Am 19. Februar 2020 wurden in Hanau neun junge Menschen aus rassistischen Gründen erschossen. Der Täter aus der Nachbarschaft hat sich vor den Augen der Sicherheitsbehörden auf seine Tat vorbereitet wie es bereits der Täter von Halle, der dort ein Blutbad in der Synagoge anrichten wollte, und der Mörder von Walter Lübcke in Kassel tun konnten.

Die Prozesse und Urteile gegen die Mörder des NSU, von Halle und Kassel haben noch einmal deutlich gemacht: Das Ausmaß rechten Terrors wird nach wie vor verharmlost durch die immer wiederholte These von „Einzeltätern", die die Rolle ihrer gemeinsamen Ideologie vom „großen Austausch" und angeblicher weißer Überlegenheit ebenso ausblendet wie die rechte Vernetzung in der digitalen Welt.

Drei Jahre nach Hanau: kein Vergeben, kein Vergessen – gemeinsam gegen Rassismus und Faschismus!

Das Massaker von Hanau steht in einer langen Reihe rassistischer Morde in Deutschland und deren lückenhafter Aufklärung. Welche Rolle spielen dabei rechte Netzwerke in der Polizei und anderen Behörden? Unerträglich sind anhaltende rassistische Hetze und Ausgrenzungsstrategien der AfD, aber auch nicht endende Debatten über Themen wie „mangelnde Integration", „Parallelgesellschaften" und „Leitkultur". Durch beides fühlen sich potentielle Attentäter in ihren Auffassungen bestätigt und zur Tat ermutigt.

Auch drei Jahre nach dem Anschlag gibt es viele Fragen, keine Antworten, keine Konsequenzen. Die Angehörigen und Überlebenden fordern Erinnerung, Gerechtigkeit, Aufklärung und Konsequenzen! Warme Worte von oben haben die Angehörigen satt: „Wir brauchen Taten statt Worte. Wir können nicht auf den nächsten Anschlag warten!" hieß der eindringliche Appell aus Hanau an die Öffentlichkeit. Daran wollen wir zum Jahrestag des Massakers erinnern und unsere Solidarität demonstrieren. Denn nicht zuletzt hat auch die Veröffentlichung des Geheimberichts des hessischen Verfassungsschutzes gezeigt: staatliche Strukturen sind im Kampf gegen rechte Strukturen oft nicht nur untätig – ihre Tätigkeit steht der Aufklärung z.B. des NSU-Komplexes entgegen.

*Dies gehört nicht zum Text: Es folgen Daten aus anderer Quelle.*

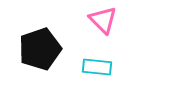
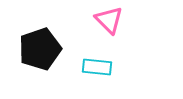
pink triangle: moved 6 px right
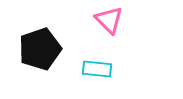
cyan rectangle: moved 2 px down
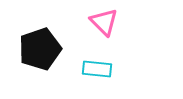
pink triangle: moved 5 px left, 2 px down
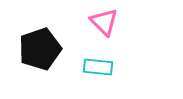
cyan rectangle: moved 1 px right, 2 px up
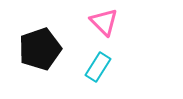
cyan rectangle: rotated 64 degrees counterclockwise
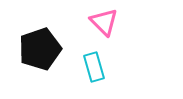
cyan rectangle: moved 4 px left; rotated 48 degrees counterclockwise
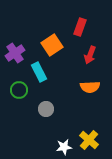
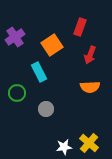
purple cross: moved 16 px up
green circle: moved 2 px left, 3 px down
yellow cross: moved 3 px down
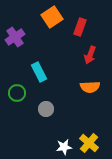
orange square: moved 28 px up
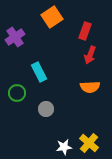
red rectangle: moved 5 px right, 4 px down
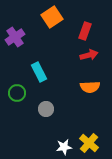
red arrow: moved 1 px left; rotated 126 degrees counterclockwise
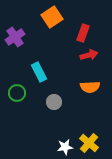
red rectangle: moved 2 px left, 2 px down
gray circle: moved 8 px right, 7 px up
white star: moved 1 px right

Die Forderungen der Angehörigen aus Hanau sind auch unsere!

Um dem rechten Terror ein Ende zu setzen, um Rassismus, Antisemitismus und Antiziganismus wirksam entgegenzutreten, dürfen wir es nicht bei Fassungslosigkeit und Trauer belassen. Wir unterstützen die Selbstorganisierung der Betroffenen und stehen an ihrer Seite. Der Kampf gegen Rassismus, Antisemitismus und Antiziganismus ist untrennbar verbunden mit der Solidarität im gemeinsamen Kampf für soziale Gerechtigkeit und Teilhabe, gegen strukturelle Diskriminierung bei der Wohnungs- und Arbeitssuche, gegen rassistische Beleidigungen, Polzeigewalt, Racial Profiling und rechte Diskurse aller Art.

Die Toten von Hanau und Halle, der versuchte Mord an Ahmet I., der Mord an Walter Lübcke, die Opfer des NSU, die Morddrohungen gegen Politiker*innen, die Drohungen des NSU 2.0 gegen bekannte Aktivistinnen, die Ignoranz gegen das Sterben von tausenden Geflüchteten im Mittelmeer [und an EU-Ausgrenzen] – das alles zeigt uns, wie notwendig der gemeinsame Kampf gegen Faschismus und Rassismus ist.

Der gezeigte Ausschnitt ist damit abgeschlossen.